Having some experience with charging technology startups, I simply question the economics as it’s limited by Physics.

As an off grid enthusiast, with an EV, I’ve researched this in the past. If I arrive at my remote destination, how much charge over what period of time can I get from the sun, to enable me to get home? Several days.

The math falls apart and it becomes an expensive solution that adds little actual value for the cost of the infrastructure despite it sounding like the Great Green Solution.

I read above that the space required is small but you have to have some serious surface area for the panels to get the energy. I’ve seen parking lot shade screens built to hold panels in Arizona. Park all day and get a few percent gain in charge. Who is going to invest in that?

In fact, Tesla has modeled Solar Roofs on their cars and it’s not close to making economic sense.

For wide adoption, the value delivered (I.e. net energy) for the investment must be a win and I am highly skeptical that is possible given physics.

No doubt some public agencies will adopt it and some private enterprises seeking to Greenify, but wide adoption would require the unit economics to improve.

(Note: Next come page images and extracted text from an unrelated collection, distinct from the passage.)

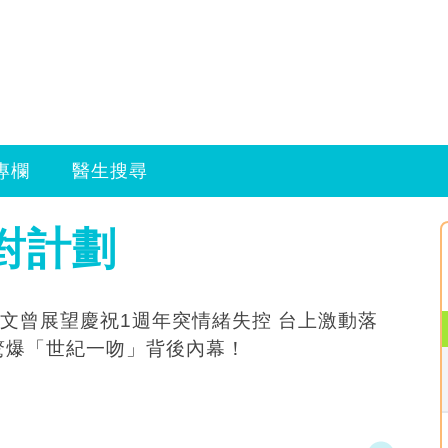
專欄
醫生搜尋
對計劃
文曾展望慶祝1週年突情緒失控 台上激動落
驚爆「世紀一吻」背後內幕！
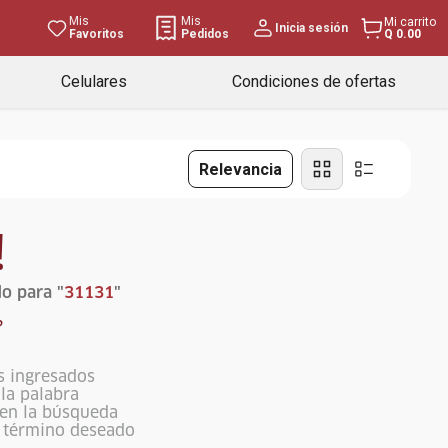
Mis
Mis
Mi carrito
Inicia sesión
Favoritos
Pedidos
Q 0.00
Celulares
Condiciones de ofertas
Relevancia
!
o para "
31131
"
?
s ingresados
ola palabra
 en la búsqueda
l término deseado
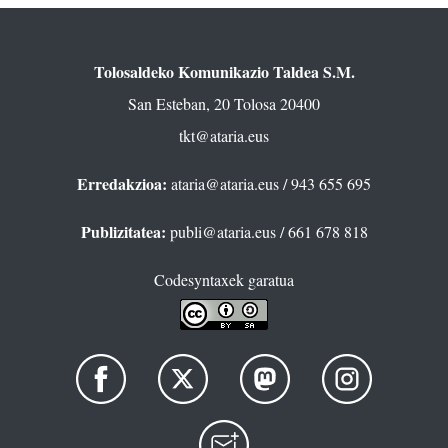
Tolosaldeko Komunikazio Taldea S.M.
San Esteban, 20 Tolosa 20400
tkt@ataria.eus
Erredakzioa:
ataria@ataria.eus
/ 943 655 695
Publizitatea:
publi@ataria.eus
/ 661 678 818
Codesyntaxek garatua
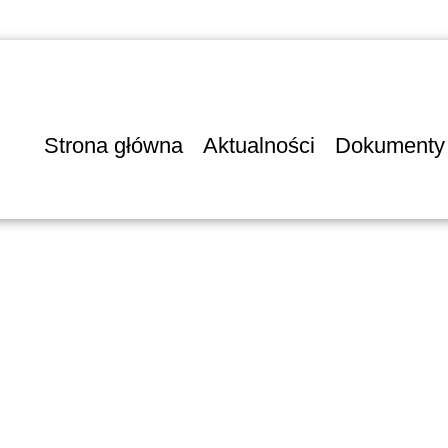
Strona główna
Aktualności
Dokumenty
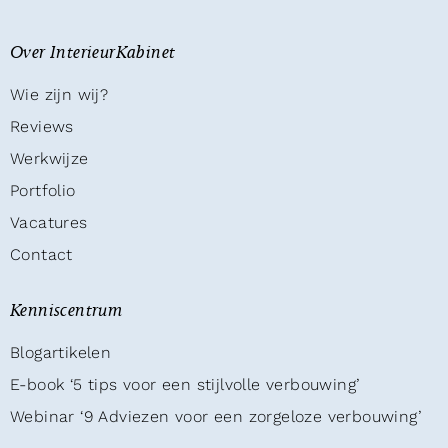
Over InterieurKabinet
Wie zijn wij?
Reviews
Werkwijze
Portfolio
Vacatures
Contact
Kenniscentrum
Blogartikelen
E-book ‘5 tips voor een stijlvolle verbouwing’
Webinar ‘9 Adviezen voor een zorgeloze verbouwing’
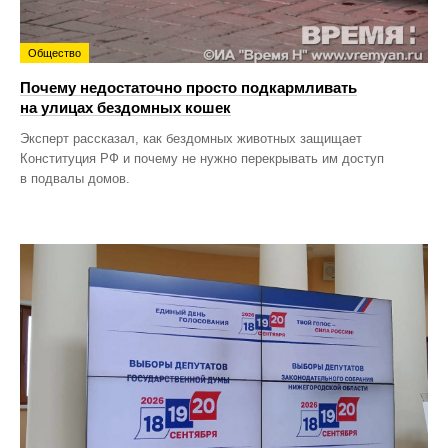
Общество
Почему недостаточно просто подкармливать
на улицах бездомных кошек
Эксперт рассказал, как бездомных животных защищает
Конституция РФ и почему не нужно перекрывать им доступ
в подвалы домов.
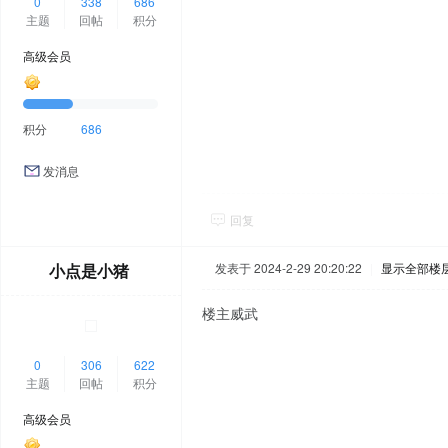
0
338
686
主题
回帖
积分
高级会员
积分
686
发消息
回复
小点是小猪
发表于 2024-2-29 20:20:22
|
显示全部楼
楼主威武
0
306
622
主题
回帖
积分
高级会员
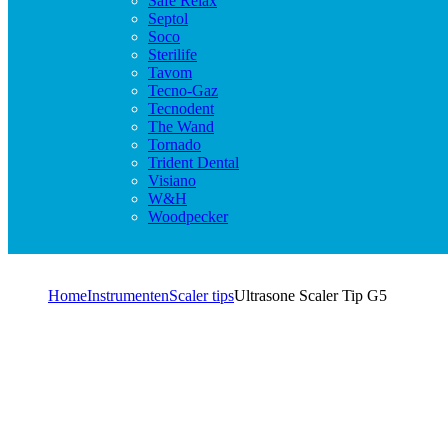
Safe Relax
Septol
Soco
Sterilife
Tavom
Tecno-Gaz
Tecnodent
The Wand
Tornado
Trident Dental
Visiano
W&H
Woodpecker
Home
Instrumenten
Scaler tips
Ultrasone Scaler Tip G5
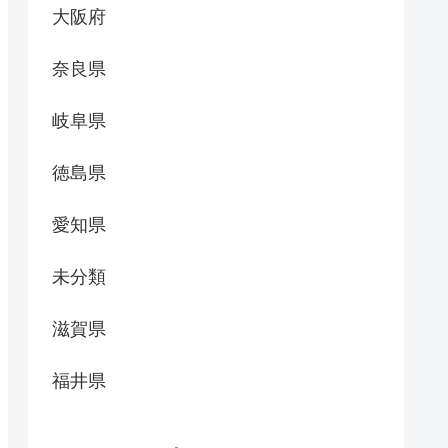
大阪府
奈良県
岐阜県
徳島県
愛知県
未分類
滋賀県
福井県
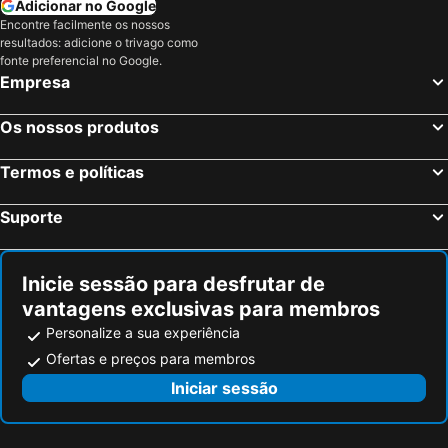
Adicionar no Google
Hotéis em Costa da Luz
Hotéis em São Miguel
Encontre facilmente os nossos
Hotéis em Gran Canaria
Hotéis em Malta
resultados: adicione o trivago como
fonte preferencial no Google.
Hotéis em Costa de Almería
Hotéis em Região de Viana do Castelo
Empresa
Os nossos produtos
Termos e políticas
Suporte
Inicie sessão para desfrutar de
vantagens exclusivas para membros
Personalize a sua experiência
Ofertas e preços para membros
Iniciar sessão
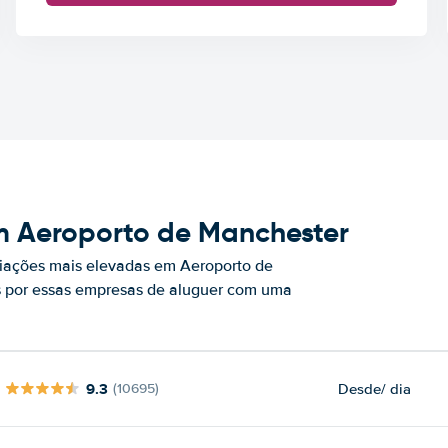
m Aeroporto de Manchester
iações mais elevadas em Aeroporto de
s por essas empresas de aluguer com uma
9.3
Desde
/ dia
(10695)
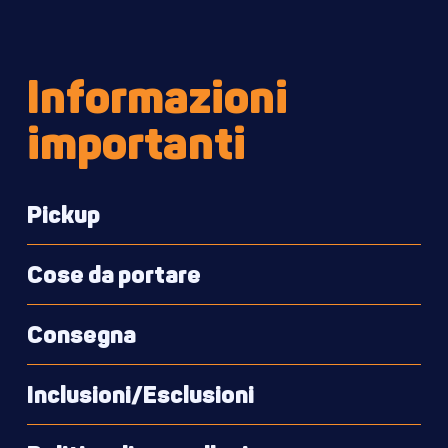
Informazioni
importanti
Pickup
Cose da portare
Consegna
Inclusioni/Esclusioni
Visualizza sulla
Macchina fotografica
mappa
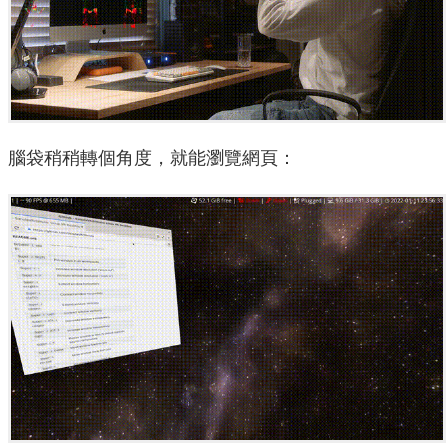
腦袋稍稍轉個角度，就能瀏覽網頁：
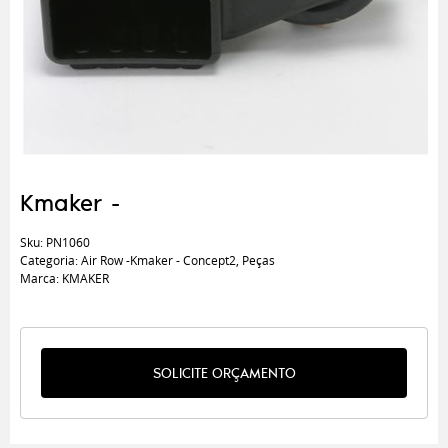
Kmaker -
Sku:
PN1060
Categoria:
Air Row -Kmaker - Concept2
,
Peças
Marca:
KMAKER
SOLICITE ORÇAMENTO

“We have patents”, I would counter with “laws of Physics”. Beware the snake oil salesman. This one stinks like a snake to me.

21 Likes

So, help me here, @MFChips. To non-physicist me, it sounds like you’re saying that physics does not allow for solar to be a viable alternative power source, period. Which doesn’t seem to be the reality.

Did the Tesla roof panels have a storage system, like Beam’s ARC systems do? Their first acquisition was a battery company. Do the info sheets on their website not make technical sense?

Do none of these current Beam Global customers understand physics? One would hope NASA does. It’s a long list. None of them can suss out a snake oil salesman? Even after going back for more units?

Not a lot of time for me today, but I’m having a hard time figuring out the difference between saying a solar EV charging unit can’t be effective “because physics” without also saying that all those putting solar power to use (with technology that is improving, and costs going down, almost by the minute) are wasting their time. Is the sun not also physics?

JR

7 Likes

Sorry, but it seems to me that a lot of the criticism of this company comes from not having taken the trouble to learn anything about it. As I remember the US military (even the marines if I am remembering correctly), has been a large purchaser of their products because, as others have pointed out above, they can be mobile and produce electricity without being near any electrical grid, and tomorrow you can pick them up and move them somewhere else. I thought that the live presentation of the new European acquisition was very enlightening (it was in October, I believe, and the Beam CEO was euphoric). wpr101’s post above gives some of the info from that hour long tour of the new facility. Perhaps Jabbock River can provide a link to it.
Best,
Saul
Best,

16 Likes

Here’s the link to the video tour Saul mentioned of their new European facility–the acquisition that was Amiga and is now Beam Europe.

If you’d prefer to watch on YouTube, that link is here.

JR.

11 Likes

The reason for the low float is that they did a 1 for 50 reverse stock split in 2019. The share count has grown 10x in a decade.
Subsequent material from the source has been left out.